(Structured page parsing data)
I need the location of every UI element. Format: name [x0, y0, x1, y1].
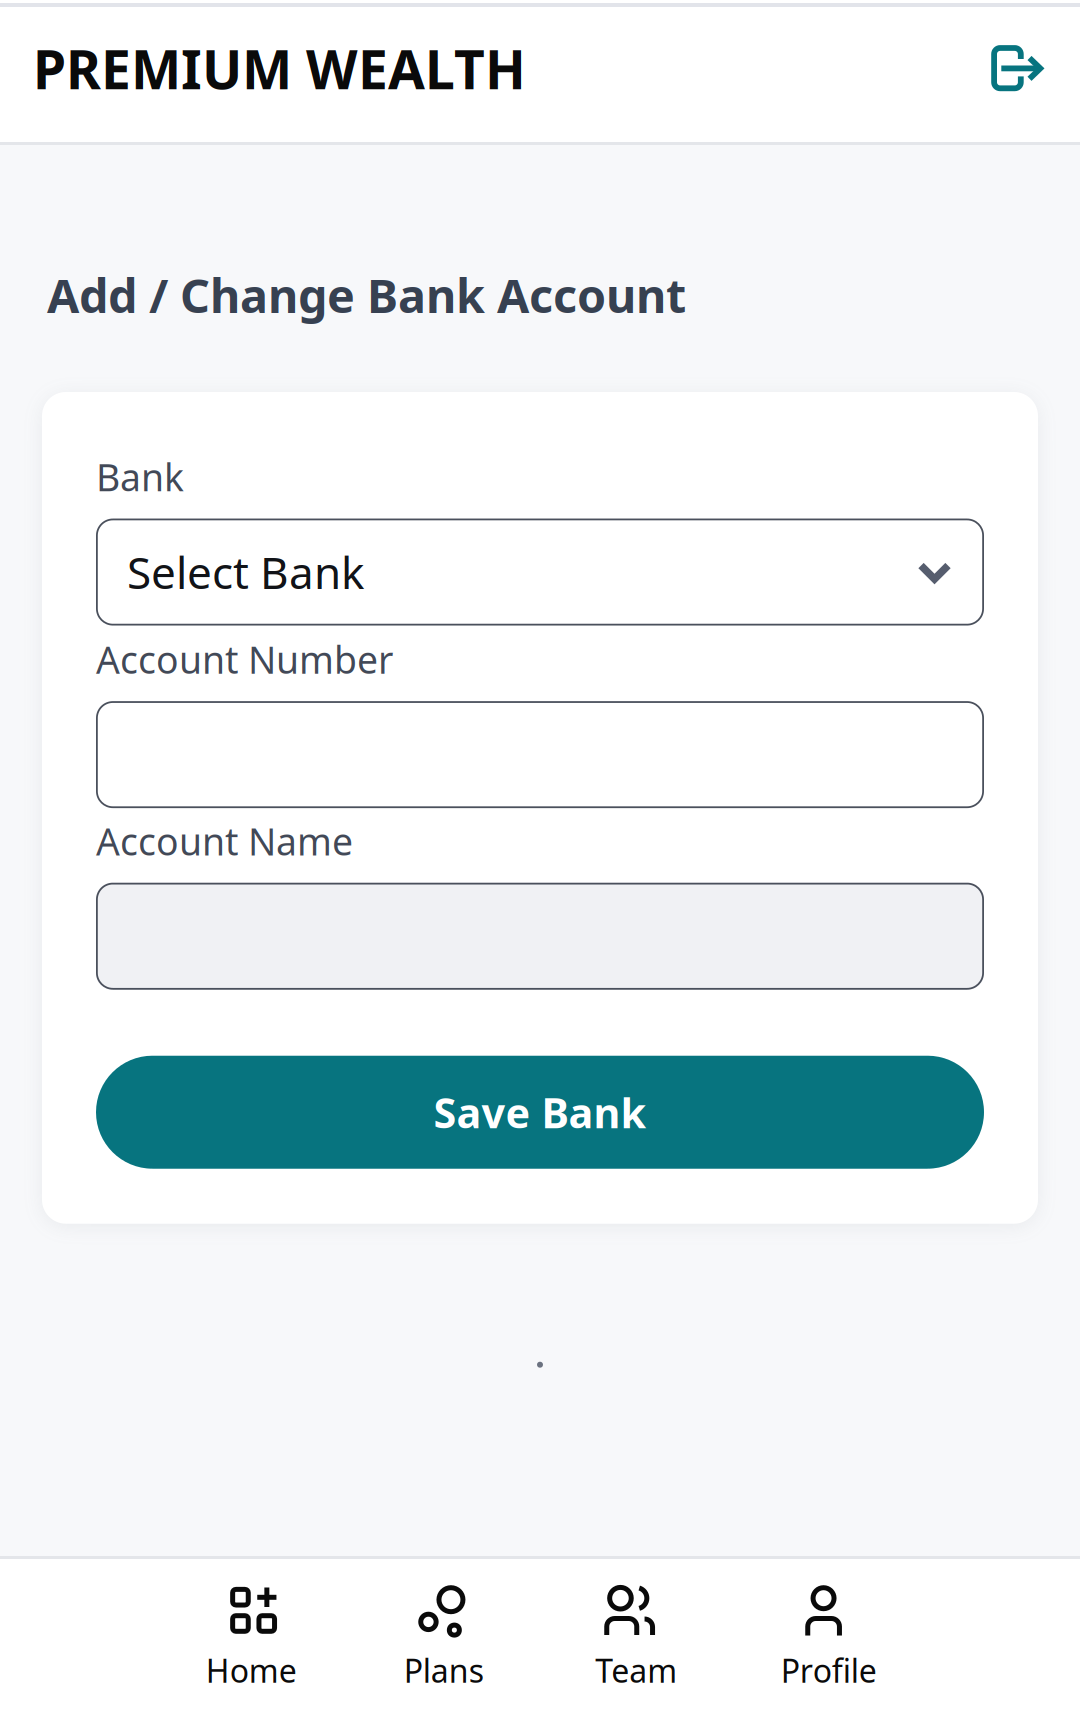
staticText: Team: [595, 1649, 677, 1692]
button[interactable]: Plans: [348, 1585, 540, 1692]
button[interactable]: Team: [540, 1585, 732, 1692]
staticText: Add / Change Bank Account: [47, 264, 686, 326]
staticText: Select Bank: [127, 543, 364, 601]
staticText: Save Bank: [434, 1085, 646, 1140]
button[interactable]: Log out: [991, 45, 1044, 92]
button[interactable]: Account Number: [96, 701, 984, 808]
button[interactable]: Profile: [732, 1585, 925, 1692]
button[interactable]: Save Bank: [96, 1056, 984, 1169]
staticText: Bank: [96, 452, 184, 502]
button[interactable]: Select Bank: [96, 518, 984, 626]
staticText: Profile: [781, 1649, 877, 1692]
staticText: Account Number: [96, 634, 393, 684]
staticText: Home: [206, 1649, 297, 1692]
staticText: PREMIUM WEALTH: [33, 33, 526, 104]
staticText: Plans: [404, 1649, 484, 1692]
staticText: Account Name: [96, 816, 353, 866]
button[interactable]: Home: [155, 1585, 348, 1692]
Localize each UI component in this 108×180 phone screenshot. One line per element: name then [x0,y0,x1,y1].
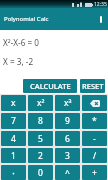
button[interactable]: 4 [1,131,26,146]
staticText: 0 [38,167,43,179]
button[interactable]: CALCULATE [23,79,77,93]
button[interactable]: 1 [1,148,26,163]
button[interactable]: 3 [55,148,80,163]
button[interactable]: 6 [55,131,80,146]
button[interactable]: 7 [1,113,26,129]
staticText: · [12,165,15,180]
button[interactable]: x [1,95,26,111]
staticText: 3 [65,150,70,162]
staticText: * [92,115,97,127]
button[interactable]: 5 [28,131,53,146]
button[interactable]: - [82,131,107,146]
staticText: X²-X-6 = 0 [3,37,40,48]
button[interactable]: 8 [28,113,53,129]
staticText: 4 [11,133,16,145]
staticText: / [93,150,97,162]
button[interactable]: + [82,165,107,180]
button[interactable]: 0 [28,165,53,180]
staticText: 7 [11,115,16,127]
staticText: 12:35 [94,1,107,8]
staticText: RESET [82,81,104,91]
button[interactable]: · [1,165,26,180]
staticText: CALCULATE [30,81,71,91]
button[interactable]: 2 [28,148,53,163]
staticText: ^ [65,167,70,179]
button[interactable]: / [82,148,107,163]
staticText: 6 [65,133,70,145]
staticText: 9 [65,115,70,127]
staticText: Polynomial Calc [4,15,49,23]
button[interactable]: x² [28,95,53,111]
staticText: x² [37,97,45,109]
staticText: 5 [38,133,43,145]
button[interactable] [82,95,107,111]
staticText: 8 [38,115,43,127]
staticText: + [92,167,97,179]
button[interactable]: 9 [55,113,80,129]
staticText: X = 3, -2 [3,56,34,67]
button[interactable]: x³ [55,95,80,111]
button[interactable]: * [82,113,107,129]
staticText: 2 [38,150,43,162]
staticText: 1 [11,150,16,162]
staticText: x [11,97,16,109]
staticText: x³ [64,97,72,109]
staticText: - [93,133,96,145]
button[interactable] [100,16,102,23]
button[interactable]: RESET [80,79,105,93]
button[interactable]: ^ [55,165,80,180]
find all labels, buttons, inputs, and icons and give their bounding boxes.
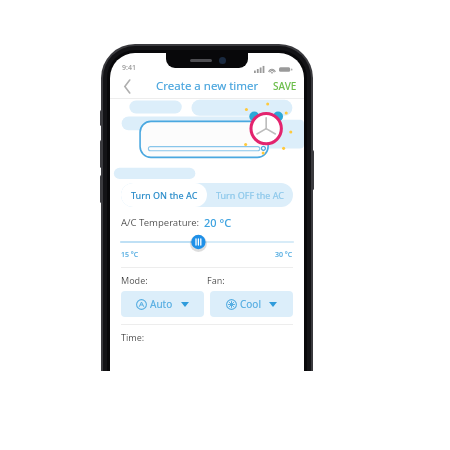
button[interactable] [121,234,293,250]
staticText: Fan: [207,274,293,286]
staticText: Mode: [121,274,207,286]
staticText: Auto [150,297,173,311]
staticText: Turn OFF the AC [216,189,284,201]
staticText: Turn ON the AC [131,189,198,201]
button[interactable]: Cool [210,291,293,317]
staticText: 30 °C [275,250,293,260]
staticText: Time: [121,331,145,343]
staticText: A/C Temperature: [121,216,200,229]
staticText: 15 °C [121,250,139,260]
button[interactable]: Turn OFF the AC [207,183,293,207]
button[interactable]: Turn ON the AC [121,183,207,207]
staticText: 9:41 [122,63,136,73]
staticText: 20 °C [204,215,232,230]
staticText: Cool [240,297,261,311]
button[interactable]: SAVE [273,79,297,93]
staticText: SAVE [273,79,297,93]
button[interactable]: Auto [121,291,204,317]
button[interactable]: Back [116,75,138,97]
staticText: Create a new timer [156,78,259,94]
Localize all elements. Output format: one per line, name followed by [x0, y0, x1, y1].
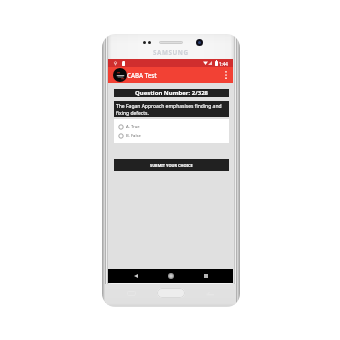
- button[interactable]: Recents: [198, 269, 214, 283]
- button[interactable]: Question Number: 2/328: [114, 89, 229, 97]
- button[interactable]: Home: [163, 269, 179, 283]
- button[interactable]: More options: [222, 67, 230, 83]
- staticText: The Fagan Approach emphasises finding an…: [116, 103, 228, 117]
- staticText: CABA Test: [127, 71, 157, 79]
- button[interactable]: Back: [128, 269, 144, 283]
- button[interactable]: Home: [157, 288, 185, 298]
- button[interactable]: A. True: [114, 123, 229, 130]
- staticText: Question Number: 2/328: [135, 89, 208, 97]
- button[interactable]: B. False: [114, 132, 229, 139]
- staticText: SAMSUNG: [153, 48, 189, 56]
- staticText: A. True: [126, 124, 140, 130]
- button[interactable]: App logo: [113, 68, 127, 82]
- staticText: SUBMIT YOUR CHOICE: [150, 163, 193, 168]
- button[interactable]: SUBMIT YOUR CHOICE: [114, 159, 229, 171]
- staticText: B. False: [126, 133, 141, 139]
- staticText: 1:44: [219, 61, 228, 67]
--
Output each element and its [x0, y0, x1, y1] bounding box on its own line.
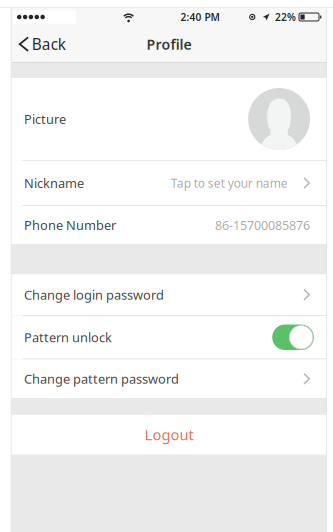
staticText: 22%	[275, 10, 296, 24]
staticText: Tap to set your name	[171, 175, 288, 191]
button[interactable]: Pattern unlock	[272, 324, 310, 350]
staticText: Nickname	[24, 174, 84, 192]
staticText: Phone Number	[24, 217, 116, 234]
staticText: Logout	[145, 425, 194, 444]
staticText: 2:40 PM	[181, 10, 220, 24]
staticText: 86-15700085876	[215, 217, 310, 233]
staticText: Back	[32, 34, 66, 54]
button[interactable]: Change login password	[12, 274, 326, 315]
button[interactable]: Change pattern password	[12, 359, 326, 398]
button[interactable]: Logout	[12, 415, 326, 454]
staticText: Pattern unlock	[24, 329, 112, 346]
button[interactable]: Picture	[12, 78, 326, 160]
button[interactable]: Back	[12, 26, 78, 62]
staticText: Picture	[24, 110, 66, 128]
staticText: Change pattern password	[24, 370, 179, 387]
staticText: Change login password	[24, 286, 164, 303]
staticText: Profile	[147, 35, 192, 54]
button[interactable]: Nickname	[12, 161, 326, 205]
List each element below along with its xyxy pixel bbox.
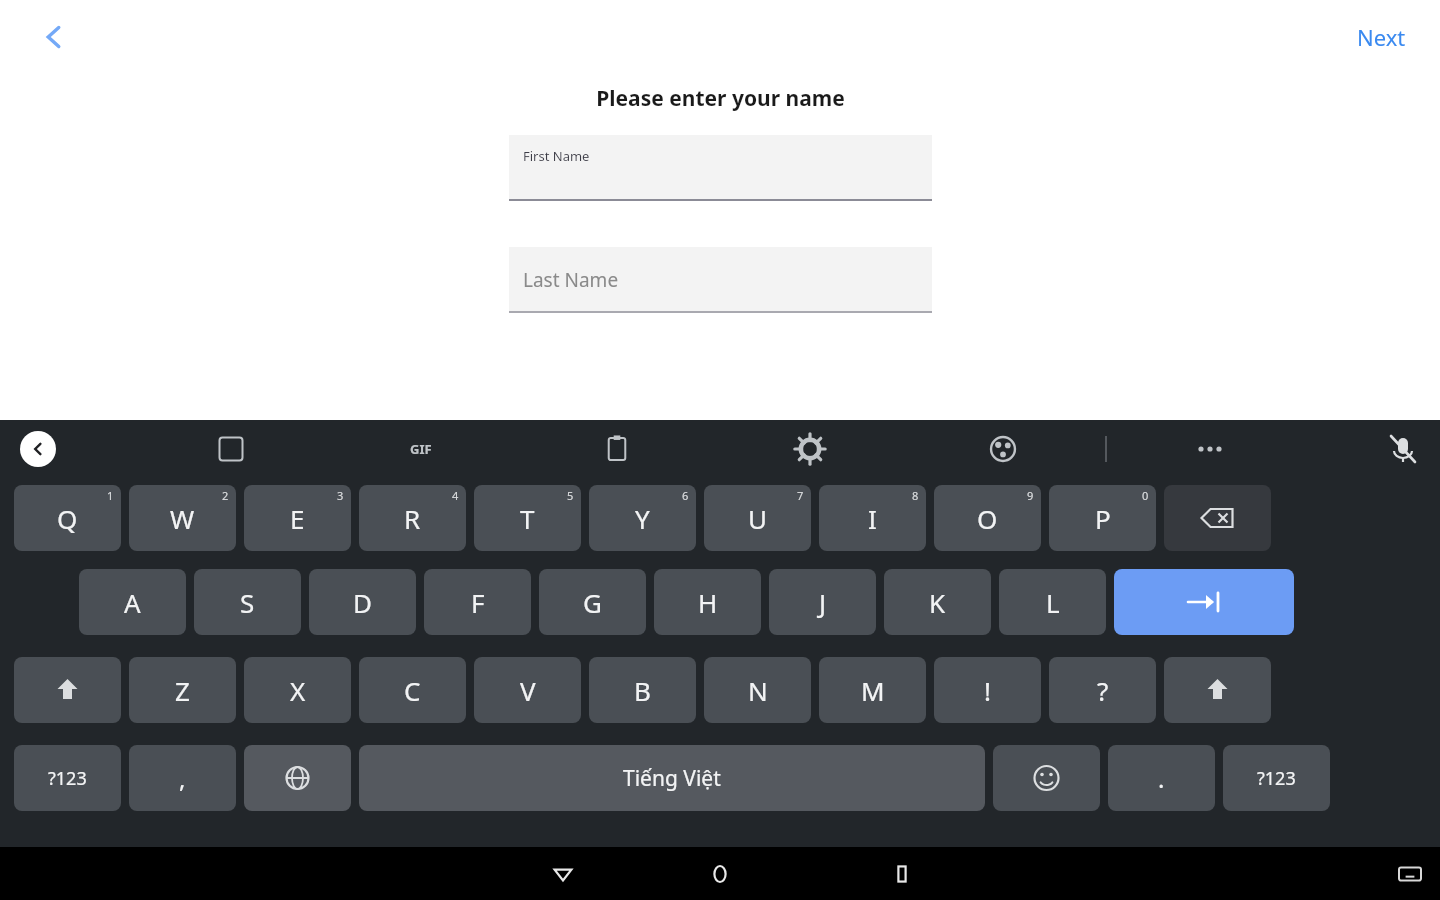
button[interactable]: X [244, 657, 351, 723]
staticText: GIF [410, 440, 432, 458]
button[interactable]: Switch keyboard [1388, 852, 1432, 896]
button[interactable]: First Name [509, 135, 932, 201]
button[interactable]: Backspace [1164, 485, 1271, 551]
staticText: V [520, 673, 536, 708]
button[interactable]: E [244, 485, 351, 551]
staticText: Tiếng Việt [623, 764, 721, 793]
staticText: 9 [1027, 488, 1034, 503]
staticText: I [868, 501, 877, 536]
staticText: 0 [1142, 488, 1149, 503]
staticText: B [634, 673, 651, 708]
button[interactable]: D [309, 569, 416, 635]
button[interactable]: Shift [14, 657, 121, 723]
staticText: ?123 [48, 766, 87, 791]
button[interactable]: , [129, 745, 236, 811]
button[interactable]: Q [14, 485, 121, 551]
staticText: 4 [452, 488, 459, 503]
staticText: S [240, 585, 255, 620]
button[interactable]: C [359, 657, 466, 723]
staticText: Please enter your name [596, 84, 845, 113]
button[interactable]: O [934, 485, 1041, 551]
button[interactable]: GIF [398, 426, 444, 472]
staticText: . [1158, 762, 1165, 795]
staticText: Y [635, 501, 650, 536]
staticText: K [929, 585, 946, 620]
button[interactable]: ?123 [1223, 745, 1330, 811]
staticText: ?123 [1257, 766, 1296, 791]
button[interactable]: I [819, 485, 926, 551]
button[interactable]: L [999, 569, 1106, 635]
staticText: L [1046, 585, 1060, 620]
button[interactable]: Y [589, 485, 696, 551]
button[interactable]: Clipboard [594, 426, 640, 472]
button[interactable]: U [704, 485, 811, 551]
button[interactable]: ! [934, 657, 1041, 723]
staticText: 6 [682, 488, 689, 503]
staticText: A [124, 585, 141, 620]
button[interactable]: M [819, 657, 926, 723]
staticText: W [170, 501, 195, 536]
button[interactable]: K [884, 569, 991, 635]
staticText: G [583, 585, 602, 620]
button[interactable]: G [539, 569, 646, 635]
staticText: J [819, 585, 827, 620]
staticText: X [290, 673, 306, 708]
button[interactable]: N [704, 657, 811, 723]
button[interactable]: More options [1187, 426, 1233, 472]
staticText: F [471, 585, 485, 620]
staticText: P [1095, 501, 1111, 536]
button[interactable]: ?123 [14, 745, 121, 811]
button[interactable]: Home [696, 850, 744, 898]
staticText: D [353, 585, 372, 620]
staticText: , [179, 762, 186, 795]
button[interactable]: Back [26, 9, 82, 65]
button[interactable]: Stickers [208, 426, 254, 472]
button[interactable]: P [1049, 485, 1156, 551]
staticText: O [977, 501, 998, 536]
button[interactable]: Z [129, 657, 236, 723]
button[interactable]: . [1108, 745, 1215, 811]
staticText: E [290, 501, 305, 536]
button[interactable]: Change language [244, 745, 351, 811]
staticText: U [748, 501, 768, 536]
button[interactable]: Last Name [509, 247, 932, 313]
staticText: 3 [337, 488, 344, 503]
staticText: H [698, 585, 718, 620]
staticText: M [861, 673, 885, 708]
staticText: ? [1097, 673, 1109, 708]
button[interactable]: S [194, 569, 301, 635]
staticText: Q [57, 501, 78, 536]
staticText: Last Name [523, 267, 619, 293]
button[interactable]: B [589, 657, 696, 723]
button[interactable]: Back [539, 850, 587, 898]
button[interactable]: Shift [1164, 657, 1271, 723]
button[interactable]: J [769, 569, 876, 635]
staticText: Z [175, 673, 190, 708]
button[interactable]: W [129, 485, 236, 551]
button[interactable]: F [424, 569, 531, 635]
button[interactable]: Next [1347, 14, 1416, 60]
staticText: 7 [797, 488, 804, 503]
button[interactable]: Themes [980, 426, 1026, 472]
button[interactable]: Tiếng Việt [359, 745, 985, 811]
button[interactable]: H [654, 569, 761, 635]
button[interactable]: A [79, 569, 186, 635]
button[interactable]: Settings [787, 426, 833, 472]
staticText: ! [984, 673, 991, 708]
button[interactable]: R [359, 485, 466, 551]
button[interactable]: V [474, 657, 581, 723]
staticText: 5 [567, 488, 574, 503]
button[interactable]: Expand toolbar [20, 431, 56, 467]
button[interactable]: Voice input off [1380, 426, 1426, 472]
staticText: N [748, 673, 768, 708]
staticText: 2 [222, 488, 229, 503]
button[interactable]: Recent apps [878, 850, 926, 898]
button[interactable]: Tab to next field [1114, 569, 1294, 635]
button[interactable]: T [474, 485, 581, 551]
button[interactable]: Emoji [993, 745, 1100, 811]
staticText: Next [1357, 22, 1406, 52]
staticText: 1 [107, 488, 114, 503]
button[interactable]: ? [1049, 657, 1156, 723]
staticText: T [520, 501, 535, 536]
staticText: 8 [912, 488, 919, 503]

### Exercise requirements
Check the entries above for the word "Last" and copy every line where it turns up.

### Exercise answer
button[interactable]: Last Name [509, 247, 932, 313]
staticText: Last Name [523, 267, 619, 293]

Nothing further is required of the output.